Gong Liang Yu, Li Xue Jun, Chong Peter Han Joo
Department of Electrical and Electronic Engineering, Auckland University of Technology, Auckland 1010, New Zealand.
Sensors (Basel). 2024 Nov 29;24(23):7635. doi: 10.3390/s24237635.
Spoofing attacks (or Presentation Attacks) are easily accessible to facial recognition systems, making the online financial system vulnerable. Thus, it is urgent to develop an anti-spoofing solution with superior generalization ability due to the high demand for spoofing attack detection. Although multi-modality methods such as combining depth images with RGB images and feature fusion methods could currently perform well with certain datasets, the cost of obtaining the depth information and physiological signals, especially that of the biological signal is relatively high. This paper proposes a representation learning method of an Auto-Encoder structure based on Swin Transformer and ResNet, then applies cross-entropy loss, semi-hard triplet loss, and Smooth L1 pixel-wise loss to supervise the model training. The architecture contains three parts, namely an Encoder, a Decoder, and an auxiliary classifier.

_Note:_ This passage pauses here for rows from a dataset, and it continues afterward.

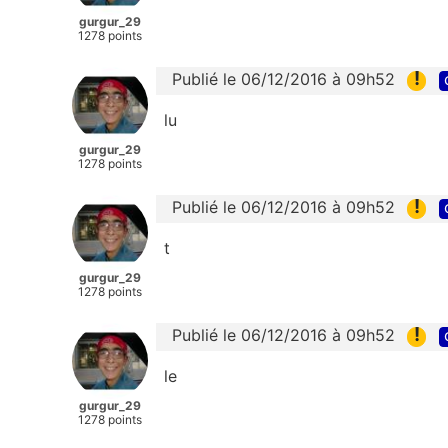
gurgur_29
1278 points
!
Publié le 06/12/2016 à 09h52
lu
gurgur_29
1278 points
!
Publié le 06/12/2016 à 09h52
t
gurgur_29
1278 points
!
Publié le 06/12/2016 à 09h52
le
gurgur_29
1278 points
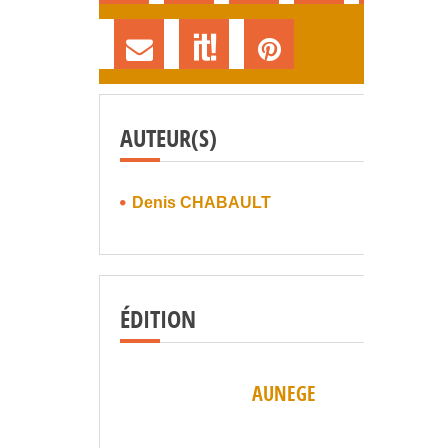
AUTEUR(S)
Denis CHABAULT
ÉDITION
AUNEGE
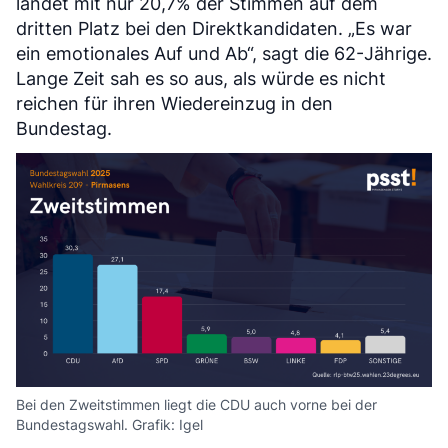
landet mit nur 20,7% der Stimmen auf dem
dritten Platz bei den Direktkandidaten. „Es war
ein emotionales Auf und Ab“, sagt die 62-Jährige.
Lange Zeit sah es so aus, als würde es nicht
reichen für ihren Wiedereinzug in den
Bundestag.
Bei den Zweitstimmen liegt die CDU auch vorne bei der
Bundestagswahl. Grafik: Igel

The Encoder part could effectively extract the features with patches' correlations and the Decoder aims to generate universal "Clue Maps" for further contrastive learning. Finally, the auxiliary classifier is adopted to assist the model in making the decision, which regards this result as one preliminary result. In addition, extensive experiments evaluated Attack Presentation Classification Error Rate (APCER), Bonafide Presentation Classification Error Rate (BPCER) and Average Classification Error Rate (ACER) performances on the popular spoofing databases (CelebA, OULU, and CASIA-MFSD) to compare with several existing anti-spoofing models, and our approach could outperform existing models which reach 1.2% and 1.6% ACER on intra-dataset experiment. In addition, the inter-dataset on CASIA-MFSD (training set) and Replay-attack (Testing set) reaches a new state-of-the-art performance with 23.8% Half Total Error Rate (HTER).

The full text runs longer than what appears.